One of the things I enjoy about Italy is the graffiti. It is often very entertaining, if not as elaborate as the fine art found on the subway cars in NYC during the 1980s. In fact, graffiti in Italy has a long cultural history dating back to the Ancient Greeks and the Romans. Here is an entertaining bit from wikipedia on the subject:

The Romans carved graffiti on walls and monuments, with examples surviving in Egypt. The eruption of Vesuvius preserved graffiti in Pompeii, including Latin curses, magic spells, declarations of love, alphabets, political slogans and famous literary quotes, providing insight into ancient Roman street life. One inscription gives the address of a woman named Novellia Primigenia of Nuceria, a prostitute, apparently of great beauty, whose services were much in demand. Another shows a phallus accompanied by the text, mansueta tene: “Handle with care.”
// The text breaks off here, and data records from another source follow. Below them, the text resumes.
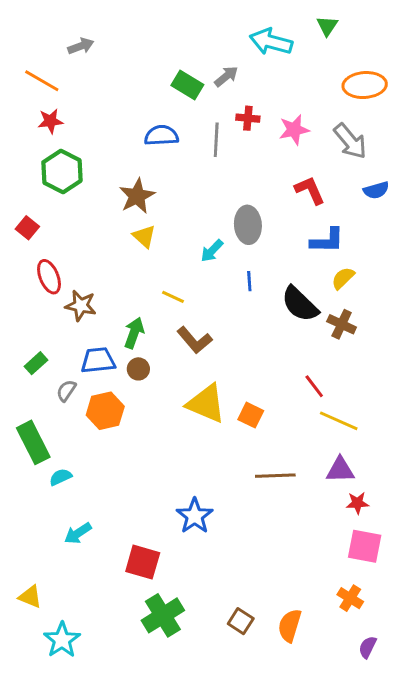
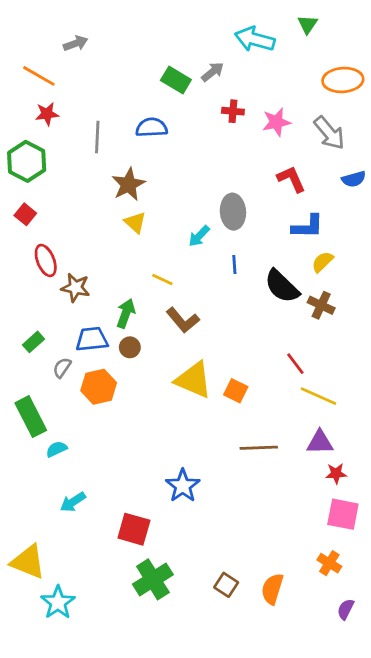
gray line: (216, 140) -> (97, 137), moved
green hexagon: (62, 171) -> (27, 161), moved
yellow triangle: (30, 597) -> (28, 562), size x1.6

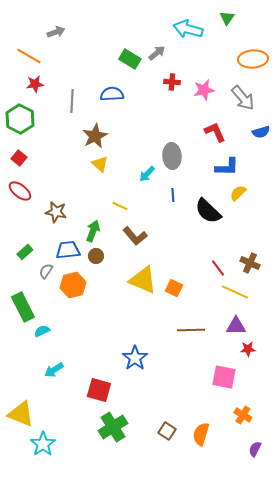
red ellipse: (46, 260) -> (20, 191), moved, turned -30
brown cross: (321, 305) -> (250, 263), moved
pink square: (343, 514) -> (224, 377), moved

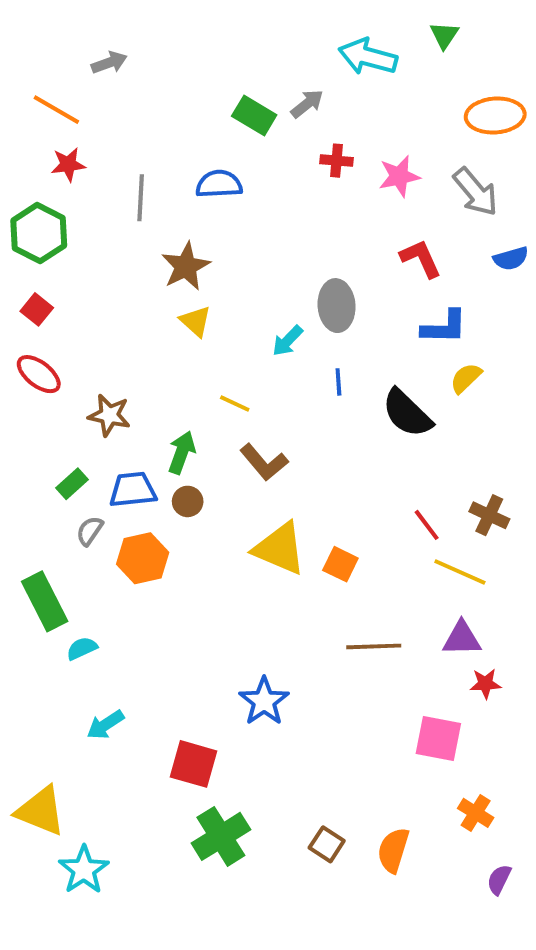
green rectangle: (25, 252) -> (72, 484), moved

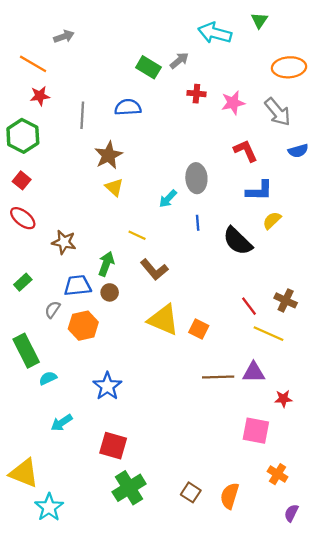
green rectangle: (72, 484) -> (23, 282), moved
purple triangle: (462, 639) -> (254, 372), moved
blue star: (264, 701) -> (107, 386), moved

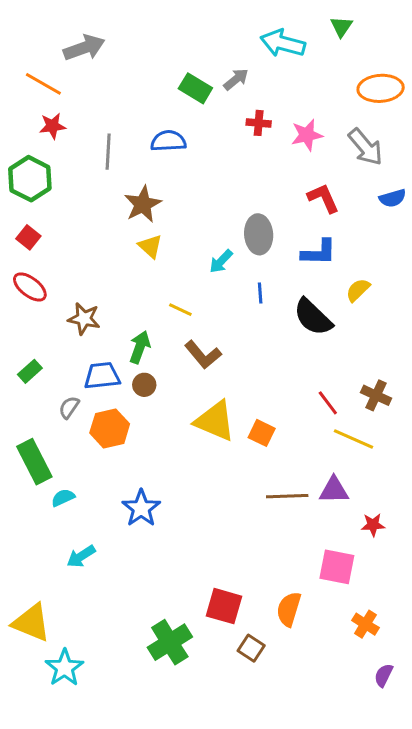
gray arrow: (64, 36) -> (84, 48), size x1.5
blue L-shape: (259, 191) -> (319, 252), moved
red square: (113, 446) -> (224, 606), moved
orange semicircle: (230, 496) -> (289, 609), moved

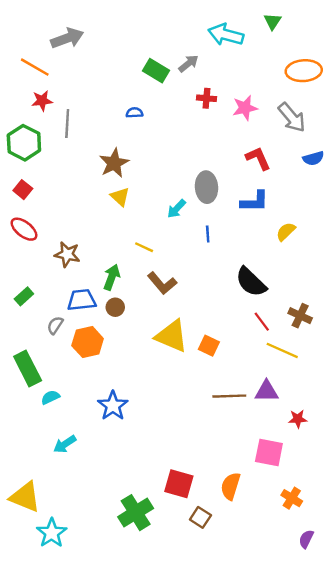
blue semicircle: (168, 141) -> (134, 113), size x0.6
gray line: (108, 152) -> (67, 123), moved
black semicircle: (313, 317) -> (251, 282), moved

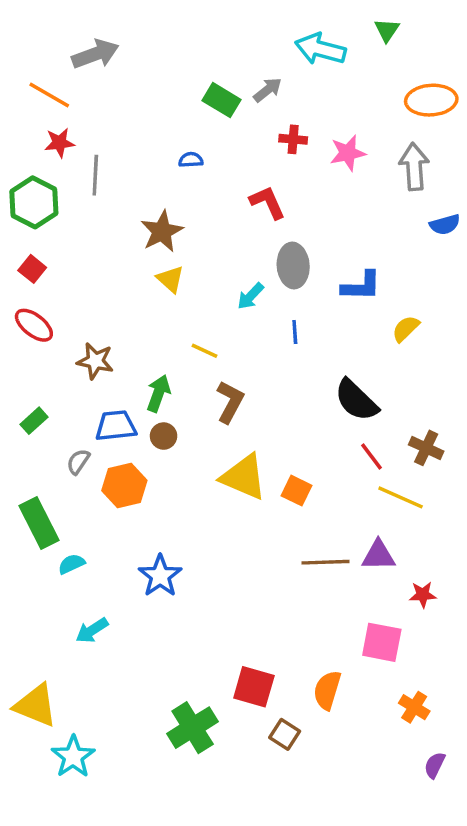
gray arrow: (292, 117) -> (414, 167), turned -144
red L-shape: (258, 158) -> (268, 202), moved
brown L-shape: (162, 283) -> (230, 402), turned -112

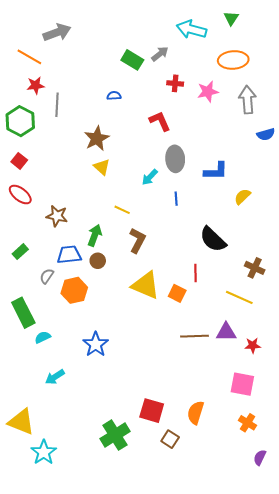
orange ellipse: (431, 100) -> (233, 60), moved
red line: (372, 456) -> (196, 273), moved, turned 36
red star: (423, 595) -> (253, 345), moved
pink square: (382, 642) -> (242, 384), moved

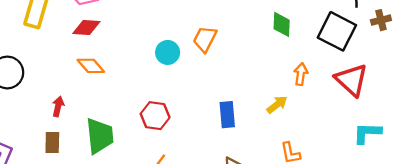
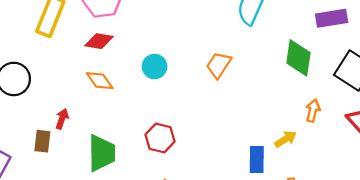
green diamond: (282, 24) -> (298, 58), size x1.4
cyan circle: (168, 52) -> (155, 67), moved
blue rectangle: (227, 115) -> (257, 159), moved
brown rectangle: (52, 143) -> (42, 141), moved

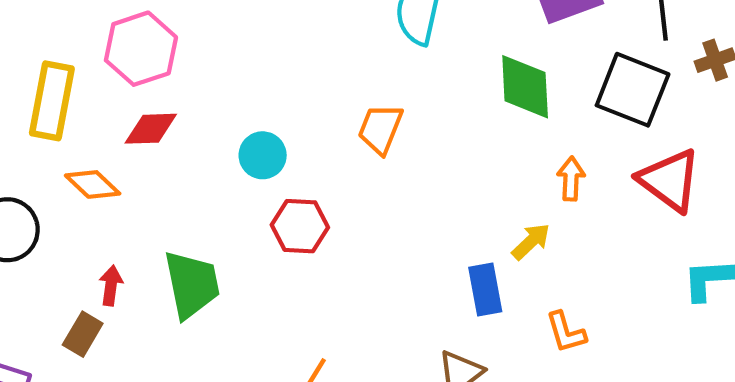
orange diamond: (100, 81) -> (93, 184), moved
red hexagon: (160, 138) -> (300, 226), moved
brown rectangle: (42, 141) -> (83, 334), turned 35
green trapezoid: (102, 153) -> (192, 284), moved

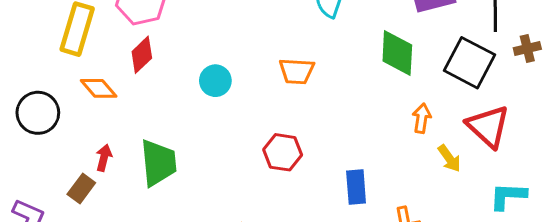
red diamond: (151, 129) -> (142, 55), turned -48
orange trapezoid: (380, 129) -> (297, 71), turned -114
red hexagon: (300, 226) -> (283, 152), moved
yellow arrow: (531, 241) -> (449, 158), moved, turned 92

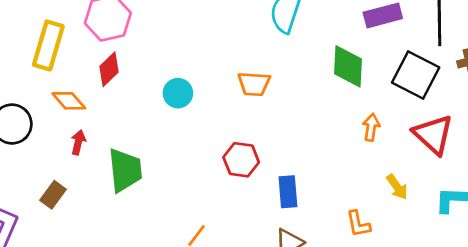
red arrow: (104, 158) -> (78, 142), moved
yellow arrow: (449, 158) -> (397, 187), moved
blue rectangle: (356, 187) -> (288, 192), moved

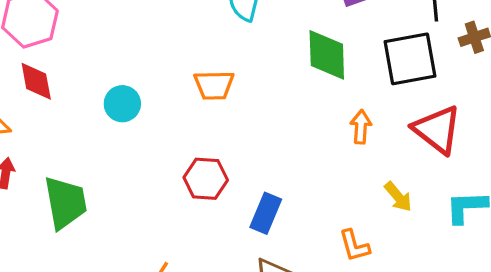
red diamond: (109, 69) -> (36, 81), turned -52
black square: (416, 75) -> (410, 59), turned -33
blue rectangle: (288, 192) -> (266, 213), turned 32

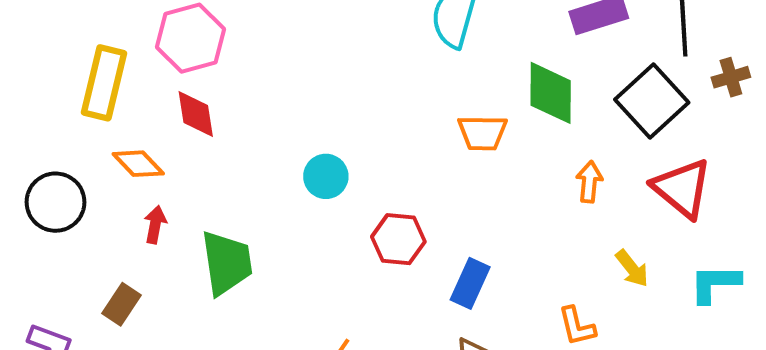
black square: (410, 59) -> (652, 101), turned -34
orange trapezoid: (214, 85) -> (482, 133), moved
cyan circle: (122, 104) -> (326, 176), moved

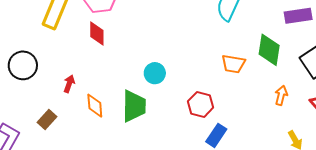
orange diamond: (138, 164) -> (95, 106), moved, turned 30
red hexagon: (398, 239) -> (201, 104), moved
green trapezoid: (227, 263) -> (134, 106), moved

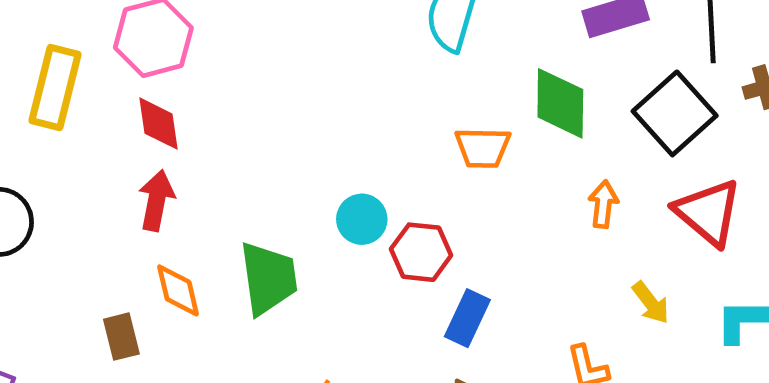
cyan circle: (155, 73) -> (362, 219), moved
red arrow: (69, 84) -> (156, 200), moved, size x1.4
brown rectangle: (47, 119) -> (121, 337), moved, turned -48

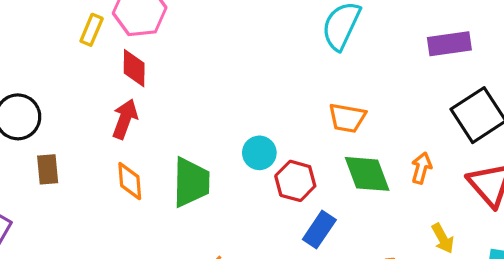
yellow rectangle: (55, 87) -> (92, 30), moved, size x0.6
green diamond: (560, 103) -> (367, 174), moved, turned -30
brown rectangle: (121, 337) -> (48, 169), moved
So, in honor of this tradition I have captured some more recent inscriptions on the walls of beautiful Trento, Italia. I haven’t seen any anti-US (or should I say anti-Bush — let’s hope the two aren’t so easily conflated) sentiments covering these ancient walls on this trip thus far, which is interesting because that was pretty much all the graffiti there was in 2003, 2004, and 2005. Nonetheless, the few political slogans I have found thus far have been just as much fun…

Fascist Shits!
Fascist Shits

Always Revolt
Always revolt

And my personal favorite…

Hippie Freaks
Hippie Freaks!!

The above examples represent the more overtly political and far less elaborate forms of grafitti, by far the most common. Interestingly enough, however, a brand new commuter train station in Trento (San Chiara) right below Antonella’s family home has some elaborate, Brooklyn-inspired graffiti that reminds me a bit of home.

Brooklyn in Trento
Brooklyn in Trento

NYC Style Graffiti in Trento

NYC Style Graffiti in Trento

Bombing Tools (The Valsugana Bomberz Style)
Bombing Tools

NYC Style graffiti in Trento

I don’t know why I get excited when I see NYC-inspired graffiti accentuating a small, local train station in the Italian Alps. Is it just unchecked nationalism (or is it metropolitanism in this case?), or might it be the strange notion that US popular culture might have some interesting intersections that move beyond (or at least adjacent to) global capital in these dark times.